Texture streaming to passthrough AMD GPU is slow

geoff@xxxxxxxxxxxxxxx · Wed, 16 May 2018 20:02:21 +1000

Hi All,

I have been working on making LookingGlass
(https://github.com/gnif/LookingGlass/) usable from inside a Linux Guest 
VM,
but I have come up against what seems to be a problem with passthrough
performance.

Currently I am mapping a block of memory from a IVSHMEM device that 
contains
a captured frame from a Windows guest. Both the Windows and Linux guests 
are
running on the same numa node with all allocations bound to local RAM.

The frame I am trying to render is 1920x1200 @ 32bpp which equates to a
little over 8MB.

Copying the shared memory between hosts is no problem at 30-40GB/s, but 
as
soon as I try to feed the buffer to the video card via glBufferSubData 
the
transfer rate is around 105MB/s, resulting in a frame rate of around 
15FPS.

I have tried various methods of making the data available to the card, 
such
as pinned memory mappings using memcpy directly, glBufferSubData and 
copying
the buffer from the shared memory mapping to a local buffer first.

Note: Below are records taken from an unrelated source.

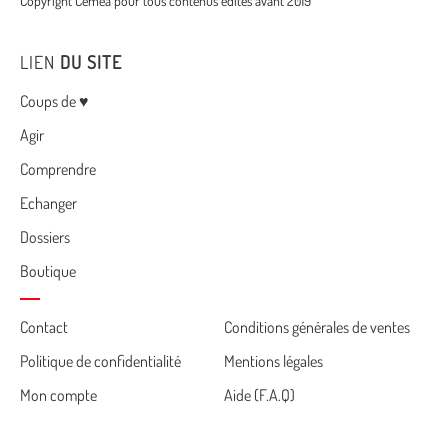
Copyright Cemea pour tous contenus édités avant 2019
LIEN
DU SITE
Menu
Coups de ♥
Agir
Comprendre
Echanger
Dossiers
Boutique
Cemea
Contact
Conditions générales de ventes
Politique de confidentialité
Mentions légales
footer
Mon compte
Aide (F.A.Q)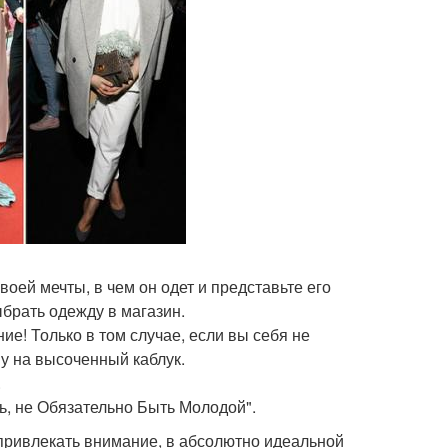
воей мечты, в чем он одет и представьте его
брать одежду в магазин.
ие! Только в том случае, если вы себя не
ву на высоченный каблук.
.
ь, не Обязательно Быть Молодой".
 привлекать внимание, в абсолютно идеальной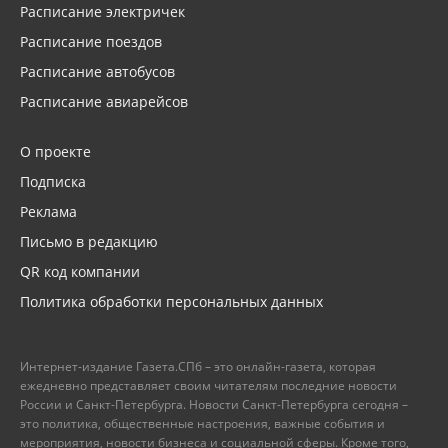
Расписание электричек
Расписание поездов
Расписание автобусов
Расписание авиарейсов
О проекте
Подписка
Реклама
Письмо в редакцию
QR код компании
Политика обработки персональных данных
Интернет-издание Газета.СПб – это онлайн-газета, которая
ежедневно представляет своим читателям последние новости
России и Санкт-Петербурга. Новости Санкт-Петербурга сегодня –
это политика, общественные настроения, важные события и
мероприятия, новости бизнеса и социальной сферы. Кроме того,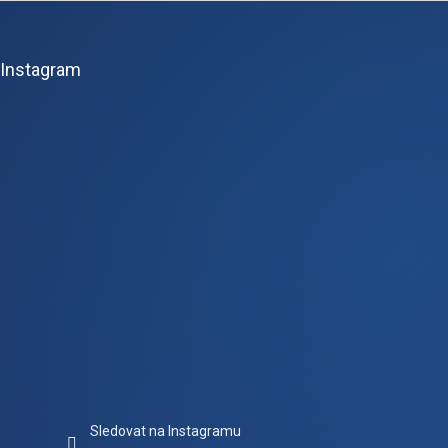
á
p
Instagram
a
t
í
Sledovat na Instagramu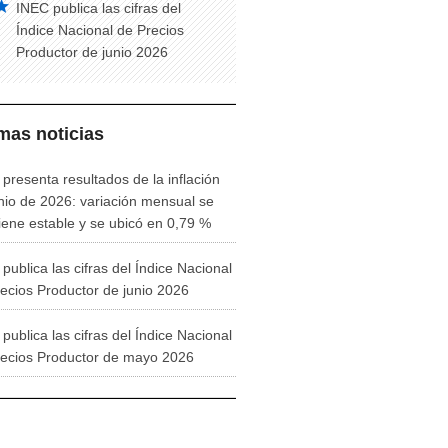
INEC publica las cifras del
Índice Nacional de Precios
Productor de junio 2026
imas noticias
presenta resultados de la inflación
nio de 2026: variación mensual se
ene estable y se ubicó en 0,79 %
publica las cifras del Índice Nacional
ecios Productor de junio 2026
publica las cifras del Índice Nacional
recios Productor de mayo 2026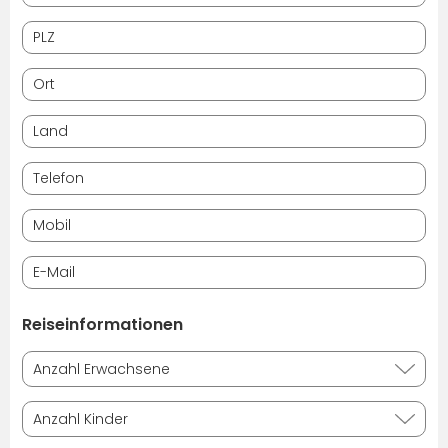
Reiseinformationen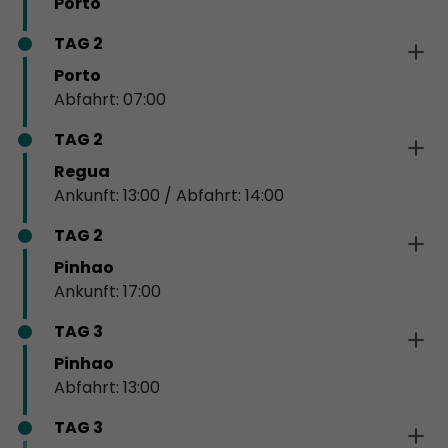
Porto
TAG 2
Porto
Abfahrt: 07:00
TAG 2
Regua
Ankunft: 13:00 / Abfahrt: 14:00
TAG 2
Pinhao
Ankunft: 17:00
TAG 3
Pinhao
Abfahrt: 13:00
TAG 3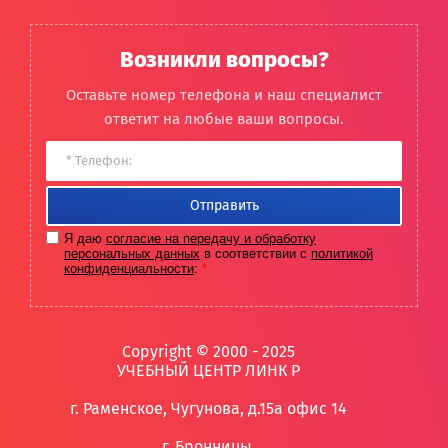
Возникли вопросы?
Оставьте номер телефона и наш специалист
ответит на любые ваши вопросы.
Отправить
Я даю
согласие на передачу и обработку
персональных данных
в соответствии с
политикой
конфиденциальности
:
*
Copyright © 2000 - 2025
УЧЕБНЫЙ ЦЕНТР ЛИНК Р
г. Раменское
,
Чугунова, д.15а офис 14
г. Бронницы,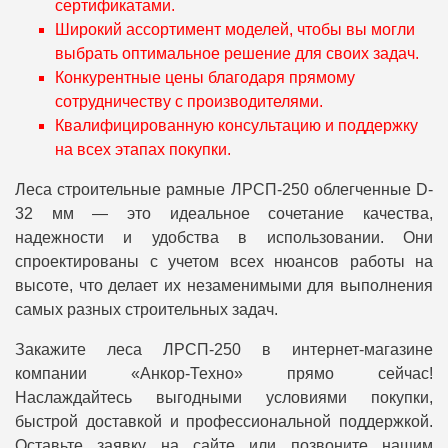
сертификатами.
Широкий ассортимент моделей, чтобы вы могли
выбрать оптимальное решение для своих задач.
Конкурентные цены благодаря прямому
сотрудничеству с производителями.
Квалифицированную консультацию и поддержку
на всех этапах покупки.
Леса строительные рамные ЛРСП-250 облегченные D-
32 мм — это идеальное сочетание качества,
надежности и удобства в использовании. Они
спроектированы с учетом всех нюансов работы на
высоте, что делает их незаменимыми для выполнения
самых разных строительных задач.
Закажите леса ЛРСП-250 в интернет-магазине
компании «Анкор-Техно» прямо сейчас!
Наслаждайтесь выгодными условиями покупки,
быстрой доставкой и профессиональной поддержкой.
Оставьте заявку на сайте или позвоните нашим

I also have found that if I malloc the buffer instead of taking it from 
the
shared mapping, I can feed this buffer to the video card without the 
huge
performance penalty. ie:

  static int offset = 0;
  uint8_t * b = malloc(1920*1200*4);
  for(int i = 0; i < 1920*1200*4; ++i)
    b[i] = i + offset;
  ++offset;
  glBufferSubData(GL_PIXEL_UNPACK_BUFFER, 0, 1920*1200*4, b);

This leaves me to believe that the issue lies with the KVM or Qemu 
memory
layer instead of a graphics adapter problem.

Thanks in advance,
Geoffrey McRae